Ainsi qu’il avait été anticipé conjointement par les associations de vétérans des essais nucléaires en Polynésie française et dans l’Hexagone, et ainsi que les députés communistes l’avaient discerné en y exprimant leurs vives réserves, le système d’indemnisation organisé par le comité d’indemnisation mis en place par la loi précitée a conduit à des résultats décevants.
Il ressort de la réunion de la commission consultative de suivi des conséquences des essais nucléaires qui s’est tenue le 11 décembre 2012 à Paris que sur un total de 786 dossiers d’indemnisation déposés, seuls 400 ont été examinés par le comité d’indemnisation, qui en a rejeté 391 et a recommandé seulement 9 indemnisations. Ces chiffres évoluent bien entendu de jour en jour, mais le résultat n’est manifestement pas à la hauteur des ambitions du Parlement.
Ce résultat excessivement faible est la conséquence de restrictions du dispositif.

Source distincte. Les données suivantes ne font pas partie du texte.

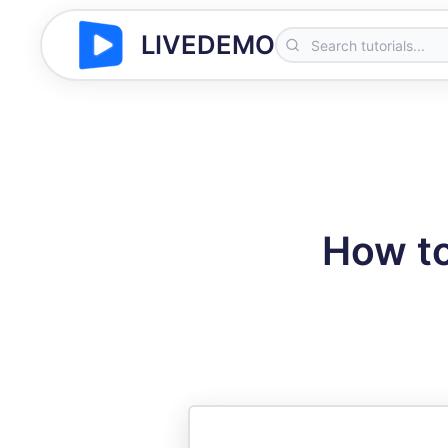
LIVEDEMO
How to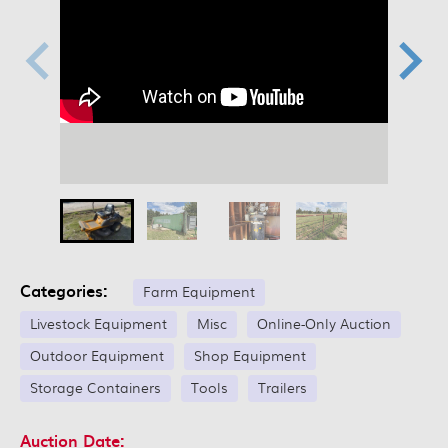
Categories:
Farm Equipment
Livestock Equipment
Misc
Online-Only Auction
Outdoor Equipment
Shop Equipment
Storage Containers
Tools
Trailers
Auction Date: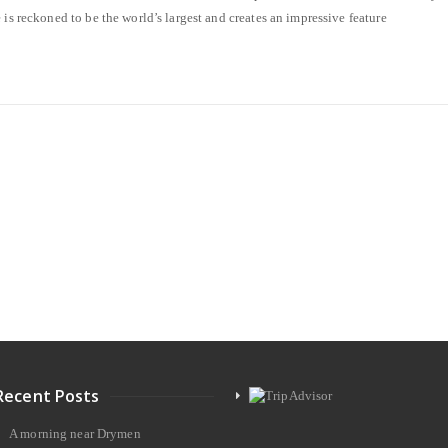
 is reckoned to be the world’s largest and creates an impressive feature
Recent Posts
A morning near Drymen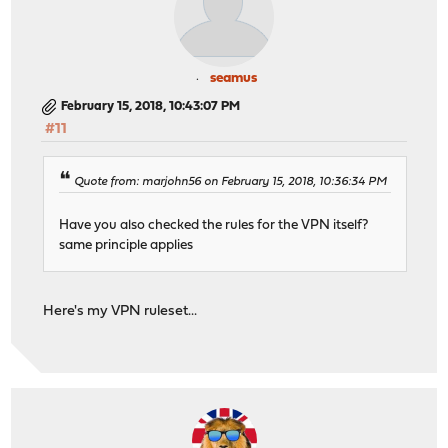
seamus
February 15, 2018, 10:43:07 PM
#11
Quote from: marjohn56 on February 15, 2018, 10:36:34 PM
Have you also checked the rules for the VPN itself?
same principle applies
Here's my VPN ruleset...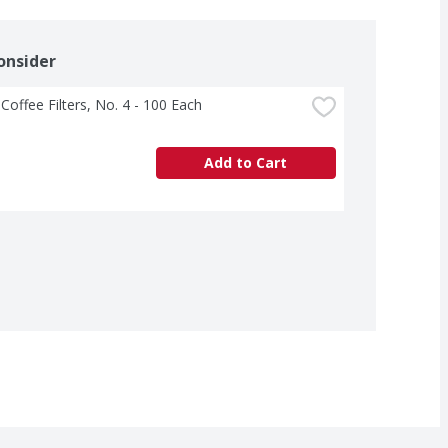
onsider
 Coffee Filters, No. 4 - 100 Each
Add to Cart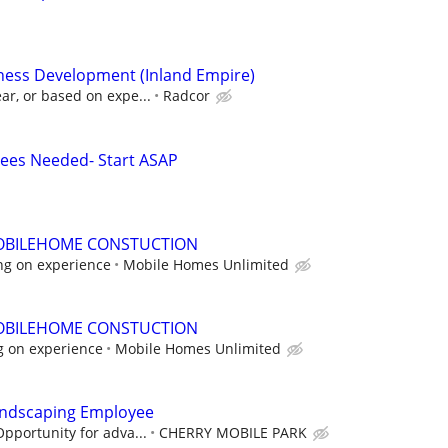
iness Development (Inland Empire)
ar, or based on expe...
Radcor
ees Needed- Start ASAP
OBILEHOME CONSTUCTION
ng on experience
Mobile Homes Unlimited
OBILEHOME CONSTUCTION
g on experience
Mobile Homes Unlimited
andscaping Employee
Opportunity for adva...
CHERRY MOBILE PARK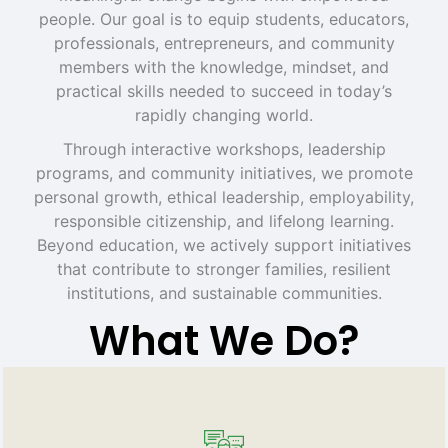
people. Our goal is to equip students, educators,
professionals, entrepreneurs, and community
members with the knowledge, mindset, and
practical skills needed to succeed in today’s
rapidly changing world.
Through interactive workshops, leadership
programs, and community initiatives, we promote
personal growth, ethical leadership, employability,
responsible citizenship, and lifelong learning.
Beyond education, we actively support initiatives
that contribute to stronger families, resilient
institutions, and sustainable communities.
What We Do?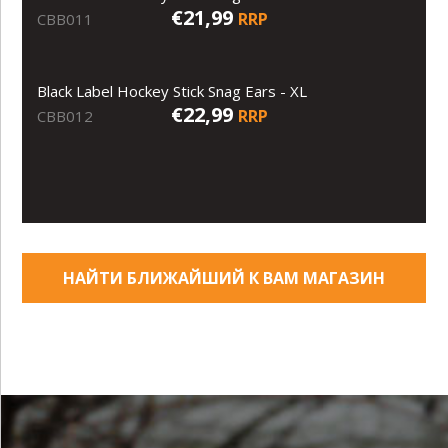
€21,99
RRP
CBB011
Black Label Hockey Stick Snag Ears - XL
€22,99
RRP
CBB012
НАЙТИ БЛИЖАЙШИЙ К ВАМ МАГАЗИН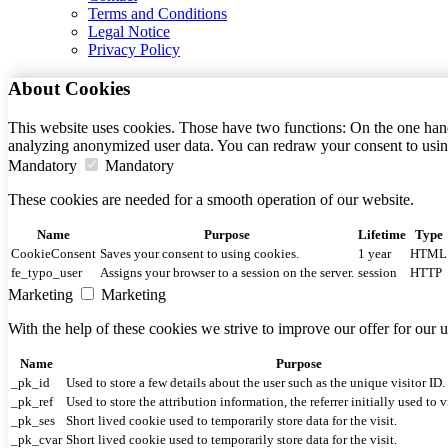
Terms and Conditions
Legal Notice
Privacy Policy
About Cookies
This website uses cookies. Those have two functions: On the one hand 
analyzing anonymized user data. You can redraw your consent to usin
Mandatory
Mandatory
These cookies are needed for a smooth operation of our website.
Name
Purpose
Lifetime
Type
CookieConsent
Saves your consent to using cookies.
1 year
HTML
fe_typo_user
Assigns your browser to a session on the server.
session
HTTP
Marketing
Marketing
With the help of these cookies we strive to improve our offer for our
Name
Purpose
_pk_id
Used to store a few details about the user such as the unique visitor ID.
_pk_ref
Used to store the attribution information, the referrer initially used to v
_pk_ses
Short lived cookie used to temporarily store data for the visit.
_pk_cvar
Short lived cookie used to temporarily store data for the visit.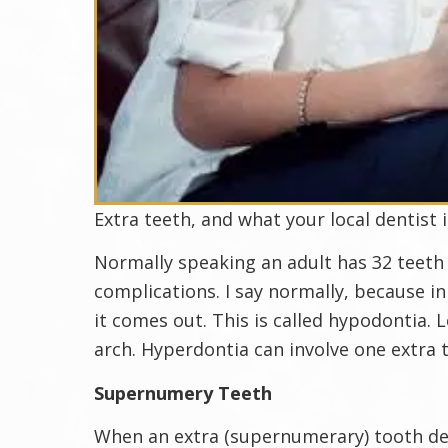
Extra teeth, and what your local dentist 
Normally speaking an adult has 32 teeth
complications. I say normally, because i
it comes out. This is called hypodontia.
arch. Hyperdontia can involve one extra 
Supernumery Teeth
When an extra (supernumerary) tooth deve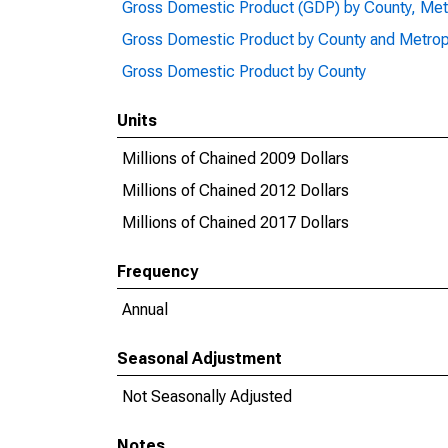
Gross Domestic Product (GDP) by County, Met
Gross Domestic Product by County and Metrop
Gross Domestic Product by County
Units
Millions of Chained 2009 Dollars
Millions of Chained 2012 Dollars
Millions of Chained 2017 Dollars
Frequency
Annual
Seasonal Adjustment
Not Seasonally Adjusted
Notes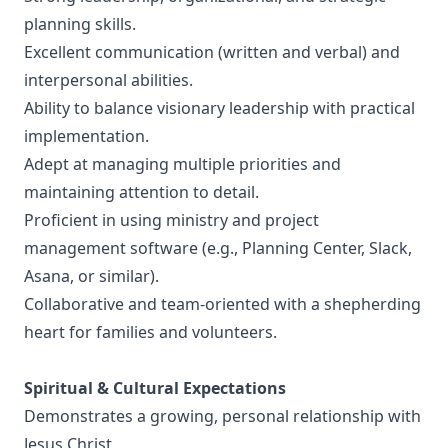
planning skills.
Excellent communication (written and verbal) and
interpersonal abilities.
Ability to balance visionary leadership with practical
implementation.
Adept at managing multiple priorities and
maintaining attention to detail.
Proficient in using ministry and project
management software (e.g., Planning Center, Slack,
Asana, or similar).
Collaborative and team-oriented with a shepherding
heart for families and volunteers.
Spiritual & Cultural Expectations
Demonstrates a growing, personal relationship with
Jesus Christ.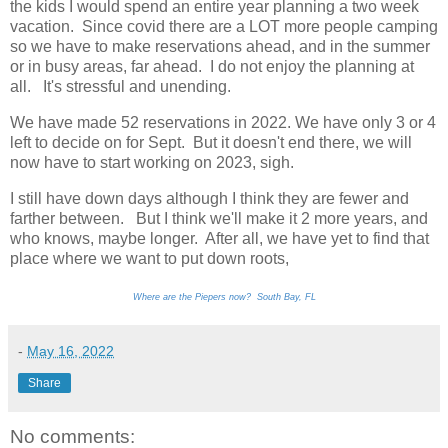
the kids I would spend an entire year planning a two week
vacation. Since covid there are a LOT more people camping
so we have to make reservations ahead, and in the summer
or in busy areas, far ahead. I do not enjoy the planning at
all. It's stressful and unending.
We have made 52 reservations in 2022. We have only 3 or 4
left to decide on for Sept. But it doesn't end there, we will
now have to start working on 2023, sigh.
I still have down days although I think they are fewer and
farther between. But I think we'll make it 2 more years, and
who knows, maybe longer. After all, we have yet to find that
place where we want to put down roots,
Where are the Piepers now? South Bay, FL
-
May 16, 2022
Share
No comments: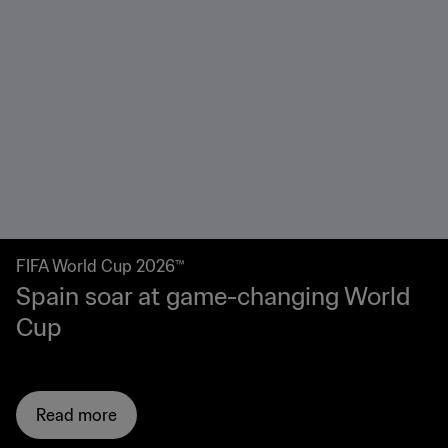
IFA World Cup 2026™
R
pain soar at game-changing World
R
up
2
Read more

Tout d’abord, ce dysfonctionnement trouve sa source dans les dispositions in fine de l’article 4 paragraphe II de la loi précitée (« à moins qu’au regard de la nature de la maladie et des conditions de son exposition le risque attribuable aux essais nucléaires puisse être considéré comme négligeable ») qui est de nature à permettre le rejet des dossiers de demandes d’indemnisation, par dérogation au principe de présomption de causalité contenu dans l’article 1er.
Cette disposition in fine a ouvert la porte à une interprétation restrictive et arbitraire des conditions de recevabilité et de fond de chaque dossier de demande d’indemnisation, ainsi qu’il fallait s’y attendre.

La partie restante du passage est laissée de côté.